Cody Konior (blog) submitted my favorite comment. Cody writes “I often can’t disentangle what the actual impact of various isolation levels would be so I go a different route; which is to create a quick and dirty load test”. I can’t determine concurrency solely by inspection either, which is why I never try. Cody determined that after hammering this procedure, it never failed.
He’s entirely right. Concurrency is done correctly here. Ironically, most of the fixes suggested in other people’s code reviews actually introduced concurrency issues like deadlocks or primary key violations.

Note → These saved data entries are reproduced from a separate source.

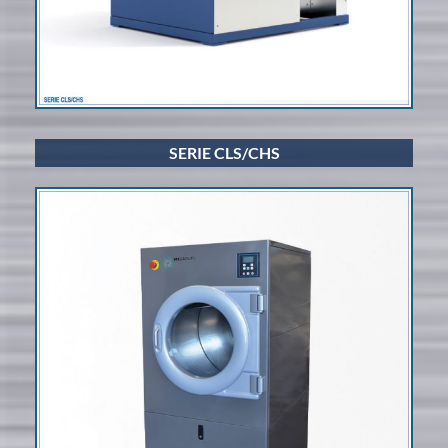
SERIE CLS/CHS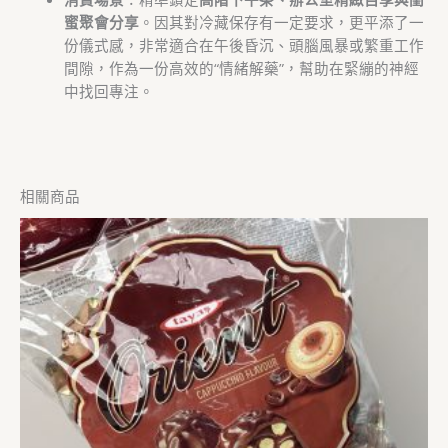
蜜聚會分享
。因其對冷藏保存有一定要求，更平添了一
份儀式感，非常適合在午後昏沉、頭腦風暴或繁重工作
間隙，作為一份高效的“情緒解藥”，幫助在緊繃的神經
中找回專注。
相關商品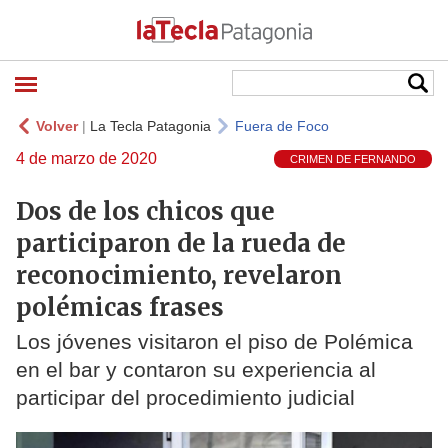
Volver
|
La Tecla Patagonia
Fuera de Foco
4 de marzo de 2020
CRIMEN DE FERNANDO
Dos de los chicos que
participaron de la rueda de
reconocimiento, revelaron
polémicas frases
Los jóvenes visitaron el piso de Polémica
en el bar y contaron su experiencia al
participar del procedimiento judicial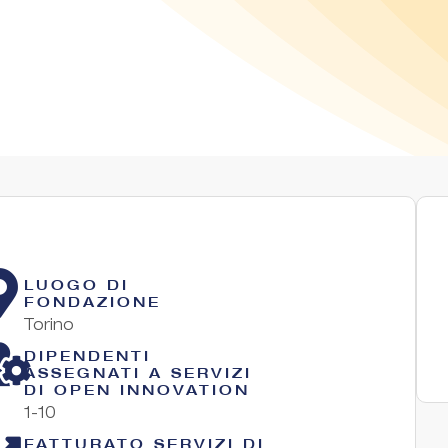
LUOGO DI
FONDAZIONE
Torino
DIPENDENTI
ASSEGNATI A SERVIZI
DI OPEN INNOVATION
1-10
FATTURATO SERVIZI DI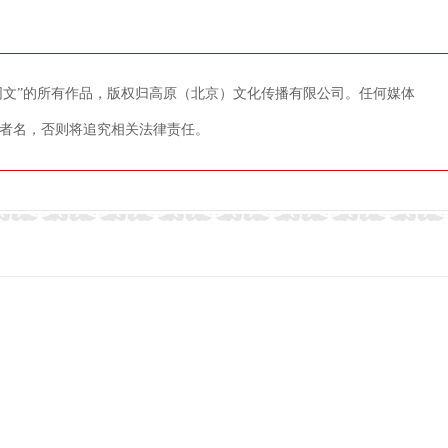
藏网文”的所有作品，版权归高原（北京）文化传播有限公司。任何媒体
者名，否则将追究相关法律责任。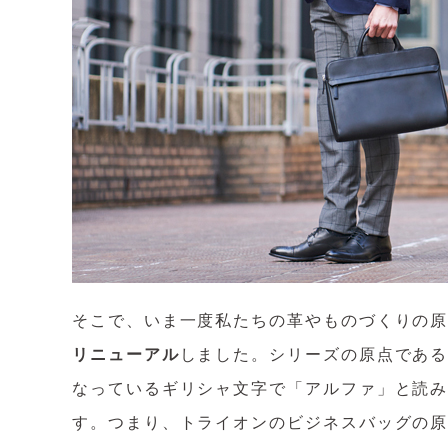
そこで、いま一度私たちの革やものづくりの
リニューアル
しました。シリーズの原点である
なっているギリシャ文字で「アルファ」と読み
す。つまり、トライオンのビジネスバッグの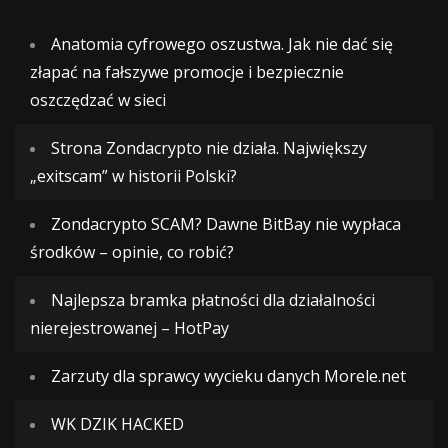
Anatomia cyfrowego oszustwa. Jak nie dać się
złapać na fałszywe promocje i bezpiecznie
oszczędzać w sieci
Strona Zondacrypto nie działa. Największy
„exitscam” w historii Polski?
Zondacrypto SCAM? Dawne BitBay nie wypłaca
środków – opinie, co robić?
Najlepsza bramka płatności dla działalności
nierejestrowanej – HotPay
Zarzuty dla sprawcy wycieku danych Morele.net
WK DZIK HACKED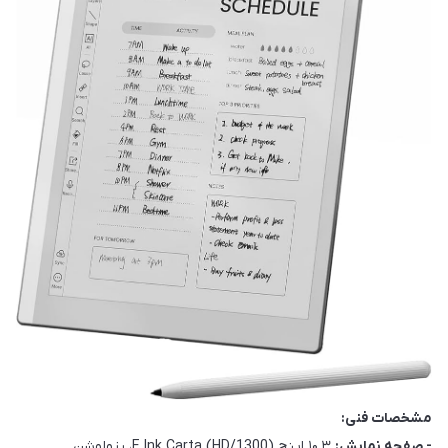
مشخصات فنی:
- صفحه نمایش:
۱۰.۳ اینچ E Ink Carta (HD/1300)، رزولوشن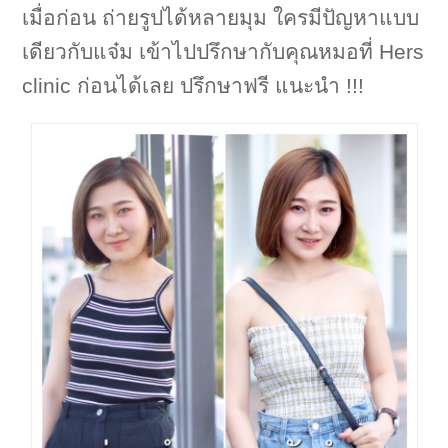
เมื่อก่อน ถ่ายรูปได้หลายมุม ใครมีปัญหาแบบ
เดียวกับแจ๋ม เข้าไปปรึกษากับคุณหมอที่ Hers
clinic ก่อนได้เลย ปรึกษาฟรี แนะนำ !!!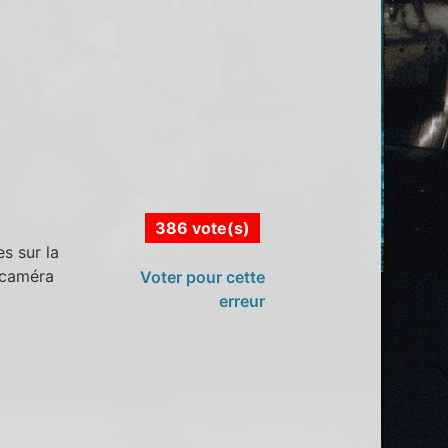
386 vote(s)
s sur la
a caméra
Voter pour cette
erreur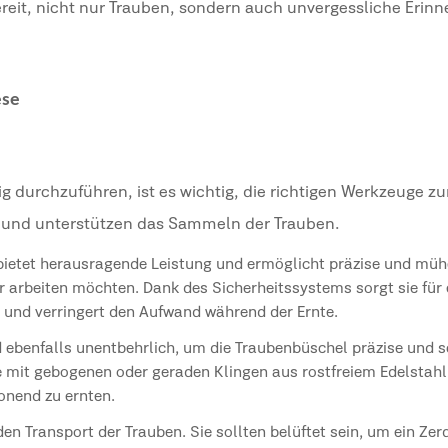
ereit, nicht nur Trauben, sondern auch unvergessliche Erin
ese
ig durchzuführen, ist es wichtig, die richtigen Werkzeuge z
it und unterstützen das Sammeln der Trauben.
 bietet herausragende Leistung und ermöglicht präzise und müh
iger arbeiten möchten. Dank des Sicherheitssystems sorgt sie für 
 und verringert den Aufwand während der Ernte.
nd ebenfalls unentbehrlich, um die Traubenbüschel präzise und
e mit gebogenen oder geraden Klingen aus rostfreiem Edelstahl
onend zu ernten.
den Transport der Trauben. Sie sollten belüftet sein, um ein Ze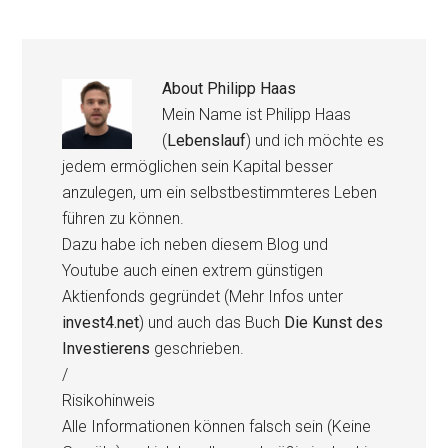
About
Philipp Haas
Mein Name ist Philipp Haas
(
Lebenslauf
) und ich möchte es
jedem ermöglichen sein Kapital besser
anzulegen, um ein selbstbestimmteres Leben
führen zu können.
Dazu habe ich neben diesem Blog und
Youtube auch einen extrem günstigen
Aktienfonds gegründet (Mehr Infos unter
invest4.net
) und auch das Buch
Die Kunst des
Investierens
geschrieben.
/
Risikohinweis
Alle Informationen können falsch sein (Keine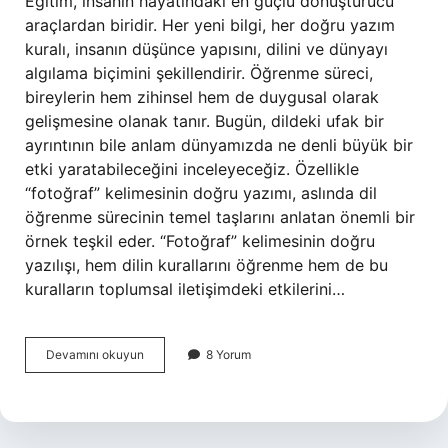
Eğitim, insanın hayatındaki en güçlü dönüştürücü
araçlardan biridir. Her yeni bilgi, her doğru yazım
kuralı, insanın düşünce yapısını, dilini ve dünyayı
algılama biçimini şekillendirir. Öğrenme süreci,
bireylerin hem zihinsel hem de duygusal olarak
gelişmesine olanak tanır. Bugün, dildeki ufak bir
ayrıntının bile anlam dünyamızda ne denli büyük bir
etki yaratabileceğini inceleyeceğiz. Özellikle
“fotoğraf” kelimesinin doğru yazımı, aslında dil
öğrenme sürecinin temel taşlarını anlatan önemli bir
örnek teşkil eder. “Fotoğraf” kelimesinin doğru
yazılışı, hem dilin kurallarını öğrenme hem de bu
kuralların toplumsal iletişimdeki etkilerini…
Fotoğrafın
Devamını okuyun
8 Yorum
doğru
yazılışı
nedir
?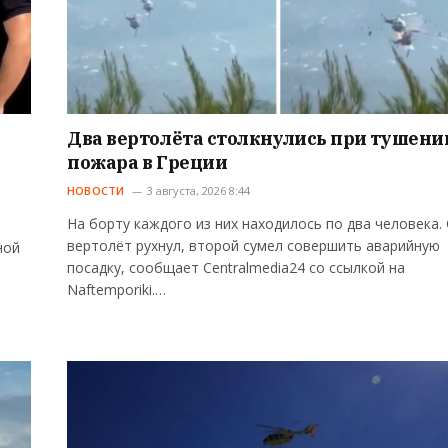
Два вертолёта столкнулись при тушени
пожара в Греции
НОВОСТИ
3 августа, 2026 8:44
На борту каждого из них находилось по два человека.
вертолёт рухнул, второй сумел совершить аварийную
ной
посадку, сообщает Centralmedia24 со ссылкой на
Naftemporiki.…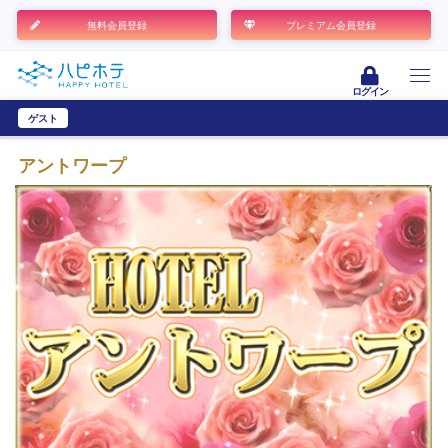
無料会員登録
プレミアム会員登録
ログイン
ゲスト
ユーザー登録
アントワープ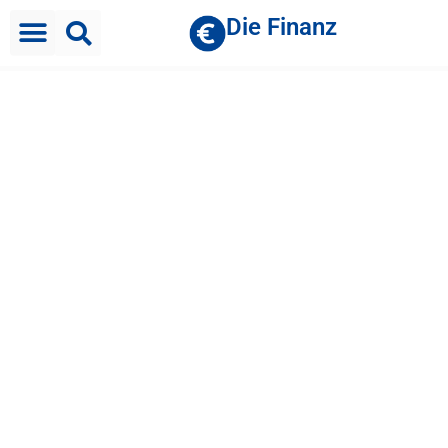
Die Finanz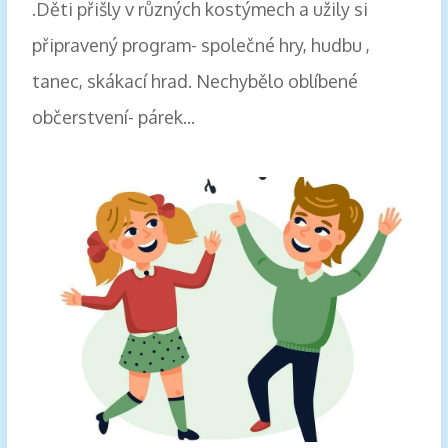
.Děti přišly v různých kostýmech a užily si
připravený program- společné hry, hudbu ,
tanec, skákací hrad. Nechybělo oblíbené
občerstvení- párek...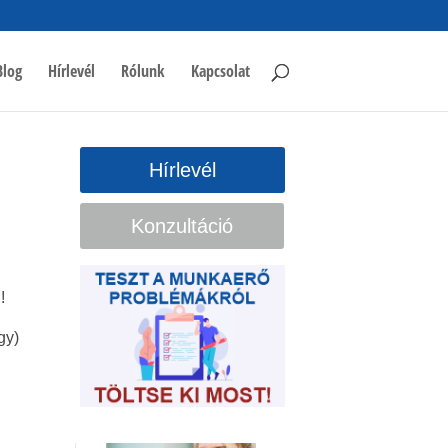
Blog
Hírlevél
Rólunk
Kapcsolat
Hírlevél
Konzultáció
!
gy)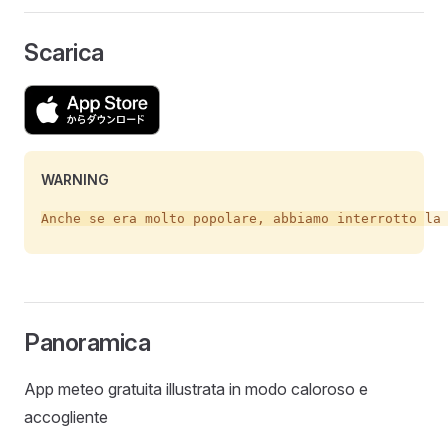
Scarica
WARNING
Panoramica
App meteo gratuita illustrata in modo caloroso e
accogliente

People also suggested that blocking would become excessive. It turns out that throughput does not suffer either. My testing framework still managed to process 25,000 batches per second on my desktop without error.
Validating inputs
Some people pointed out that if NULL values or other incorrect values were passed in, then a foreign key violation could be thrown. And they suggested that the procedure should validate the inputs. But what then? If there’s a problem, then there are two choices. Choice one, raise no error and exit quietly which is not ideal. Or choice 2, raise a new error which is not a significant improvement over the existing implementation.
Avoiding the transaction altogether
It is possible to rewrite this procedure without using an explicit transaction. Without the explicit transaction, there’s no chance of abandoning it. And no chance of encountering the trouble that goes with abandoned transactions. But it’s still necessary to worry about concurrency. Solutions that use single statements like MERGE or INSERT...WHERE NOT EXISTS still need SERIALIZABLE and UPDLOCK.
Error handling
I think Aaron Mathison (blog) nailed it: I’m just going to quote his review entirely:
Since your EVENT_TICKETS table has required foreign keys (evidenced by NOT NULL on all columns with foreign key references) the proc should be validating that the input parameter values exist in the foreign key tables before trying to insert into EVENT_TICKETS. If it doesn’t find any one of them it should throw an error and gracefully rollback the transaction and return from the proc.
The way it’s designed currently I think you could get an error on inserting to EVENT_TICKETS that would fail the proc and leave the transaction open.